But consumers will gain in the long run.

Many Canadians are unaware of the fact that in the food industry, suppliers have to pay grocers to do business.

The fees are justified by merchandising costs, shelf space, details that everyone expects. But in recent years, the situation has changed. Companies like Loblaw, Walmart and Metro go further by imposing certain fees unilaterally. It is now becoming more difficult for independent processors and grocers to compete in Canada.

A code of conduct for grocers will aim to change the culture of an industry where vertical coordination and collaboration barely exist.

It’s also about tackling a broken business model. A code can neutralize power relations within the chain, stabilize retail prices, emphasize value and innovation for consumers, improve the security of the domestic food supply and encourage investment in the agri-food sector.

It must be understood that the code does not act as a police force or a means of nationalizing distribution. The spirit of the code is to establish greater discipline and eliminate abuse. The governance around the code will also allow greater transparency, which we sorely lack. A secretariat will be created to enable the industry to be accountable to itself and to the public. For some time now, with inflation reaching record levels, consumers have wanted to better understand the mechanics behind pricing. The current vagueness opens the door to the worst speculations.

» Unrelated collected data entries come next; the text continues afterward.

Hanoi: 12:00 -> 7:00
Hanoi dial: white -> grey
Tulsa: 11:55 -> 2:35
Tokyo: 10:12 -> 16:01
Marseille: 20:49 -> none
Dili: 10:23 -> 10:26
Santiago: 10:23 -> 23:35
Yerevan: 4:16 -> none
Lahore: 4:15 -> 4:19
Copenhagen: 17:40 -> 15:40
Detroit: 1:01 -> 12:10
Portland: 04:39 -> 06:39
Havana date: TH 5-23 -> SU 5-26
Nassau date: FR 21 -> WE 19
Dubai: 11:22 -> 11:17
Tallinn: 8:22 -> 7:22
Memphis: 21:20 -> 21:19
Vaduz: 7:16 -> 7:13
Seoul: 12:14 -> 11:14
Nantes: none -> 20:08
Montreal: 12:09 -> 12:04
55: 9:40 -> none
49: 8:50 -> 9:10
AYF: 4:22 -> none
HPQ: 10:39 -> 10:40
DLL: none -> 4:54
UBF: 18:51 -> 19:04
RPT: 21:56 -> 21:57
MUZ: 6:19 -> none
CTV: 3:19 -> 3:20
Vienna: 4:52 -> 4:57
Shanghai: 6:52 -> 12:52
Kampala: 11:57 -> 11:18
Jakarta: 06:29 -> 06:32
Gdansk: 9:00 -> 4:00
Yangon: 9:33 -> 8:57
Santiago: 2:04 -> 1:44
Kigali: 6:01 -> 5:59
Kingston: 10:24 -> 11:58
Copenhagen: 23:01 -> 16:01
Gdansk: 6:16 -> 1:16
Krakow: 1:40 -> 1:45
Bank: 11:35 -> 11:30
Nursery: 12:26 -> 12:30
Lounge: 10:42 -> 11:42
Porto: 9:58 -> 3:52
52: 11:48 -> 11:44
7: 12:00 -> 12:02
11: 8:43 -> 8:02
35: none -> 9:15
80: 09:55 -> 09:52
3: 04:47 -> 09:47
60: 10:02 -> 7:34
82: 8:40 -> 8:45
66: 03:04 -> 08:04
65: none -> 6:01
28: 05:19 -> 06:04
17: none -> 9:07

Consumers do not feel informed or protected. The code will surely help in this chapter while supporting independent grocers who deserve a chance to compete on equal terms against the biggest in distribution.

Innovation, variety and food efficiency for all often go through the independents.

But it is indeed a voluntary code, coordinated by government and led by industry. Compliance and consumer trust are going to be significant challenges, especially right now. Time will tell if the code will be effective.

The irony in all of this is that in the beginning it was the processors who wanted such a code of conduct. Now that consumer confidence in them is wavering, it is the Metros, Loblaws/Maxi, IGAs and Walmarts of this world that need such a code, more than ever.